Bearings are an indispensable supporting element in mechanical systems, and their running status is directly related to the overall operational performance of the equipment [1]. However, due to the adverse operating environment, the risk of bearing failure increases significantly. Such bearing faults would reduce the operational reliability and even cause disastrous accidents [2–4]. Therefore, it is indispensable to develop a performance-enhancing fault diagnosis approach for promptly and accurately identifying bearing faults to ensure smooth mechanical equipment operation [5, 6]. With the unprecedented advancement in the domain of information technology, the approaches based on in-depth learning have seen a dramatic rise in popularity and are increasingly being utilized in the domain of industrial process fault diagnosis. However, many conventional fault diagnosis approaches depend on the assumption of independent, identically distributed training and test sets. This implies that the training and test sets are made up of the vibration data measured under identical working conditions. In practical engineering applications, mechanical equipment generally runs with different operating parameters to adapt to varying task requirements. This leads to variable operating conditions (including radial force, speed, load torque, etc.) for bearings, and there are limitations to the application of conventional deep learning-based methods [7–9]. Therefore, it is obliged to develop a diagnosis method with strong generalization, which can still perform well in one working condition after training in another working condition.
The adversarial-based domain adaptation strategy, also known as the domain adversarial neural network (DANN) approach, can effectively achieve accurate classification of fault types under a variety of operating conditions. It employs an adversarial learning mechanism to decrease the differences in the cross-domain distributions and further extract the domain-independent features that are invariant within the domain [20–23]. Grain et al. [24] first introduced the adversarial mechanism into the domain adaptation method to propose the DANN method, and it has been successfully applied for sentiment analysis and image recognition tasks. Mao et al. [25] integrated the powerful adaptation of DANN networks and structured correlation information between multiple fault types to construct a new loss function with discriminative regularizers, enhancing the effectiveness of transfer learning. Chen et al. [26] developed a collaborative diagnosis framework that integrates domain knowledge from multiple sources by combining the edge confrontation module and an internal confrontation mechanism. Different from the metric-based method, DANN utilizes neural networks and adversarial training to achieve adaptive feature alignment. Nevertheless, the serviceability of the DANN method is heavily dependent on the quality of raw data or the discrepancies in the distribution of data across dissimilar domains in fault diagnosis tasks. For some complex diagnosis tasks, the utility of the DANN method needs to be further improved to extract the domain-independent features with rich discriminative information.

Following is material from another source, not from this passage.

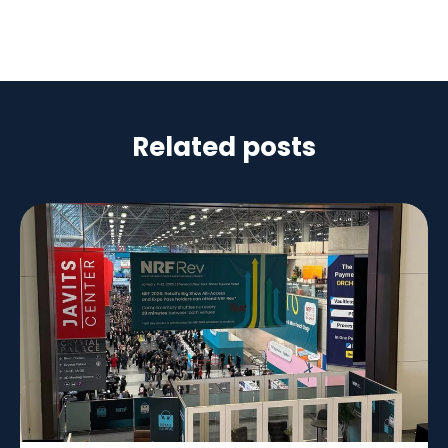
Related posts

In the realm of fault diagnosis, numerous studies have manifested the outstanding performance of the CNN (Convolutional Neural Network) for extracting the local or spatial features of vibration data. The FPN (feature pyramid network) [27] model, constructed based on CNN, is essentially a hierarchical neural network. Its top-down architecture with lateral connections significantly enhances the model’s capabilities to mine abstract features. However, CNN is unable to optimally leverage the temporal characteristics of vibration data, which is the most significant characteristic of the vibration data in comparison to other data types [28], such as images. The LSTM (Long Short-Term Memory) and its improved versions are variants of the RNN (Recurrent Neural Network), which possess the capability to address the gradient explosion/vanishing problem encountered by RNNs and extract hidden temporal features from input data [29, 30]. This means that the LSTM and its improved versions are suitable for handling data with significant temporal characteristics. Hence, a hybrid network combining CNN and BiLSTM is constructed to form the CNN-BiLSTM module, which allows for comprehensive extraction of temporal and spatial features.
In conclusion, this paper proposes a new hierarchy-based domain adversarial neural network (H-DANN) method to meet the challenge of bearing fault diagnosis under variable operating environments. The H-DANN model is primarily comprised of three modules, i.e., a hierarchy-based feature extractor, a fault classifier and a domain discriminator. The hierarchy-based feature extraction is primarily constructed on the basis of the FPN model, and uses its hierarchical neural networks to extract multi-scale fault characteristics. A constructed CNN-BiLSTM module that can extract the spatio-temporal features is integrated into the FPN model, enhancing its feature extraction capabilities. For the fault classifier, it is employed to process the features obtained by the feature extractor to identify the different fault types. The contributions of this article are as follows:
1) The CNN-BiLSTM network is constructed and added to the FPN model to form a hierarchy-based feature extractor, which can mine the multi-scale spatio-temporal features from the raw vibration data.
2) A novel the H-DANN method, based on a modified FPN model and DANN model, has been developed in this paper to capture rich domain-independent features to realize the bearing fault diagnosis under different running environments.
The rest of this article is structured as follows. Relevant theories are briefly introduced in Section 2. The fault diagnosis architecture of the H-DANN model, developed in Section 3, is detailed. In Section 4, the case studies were conducted on the Case Western Reserve University (CWRU) and PU (Paderborn University) datasets. Section 5 summarizes the full text.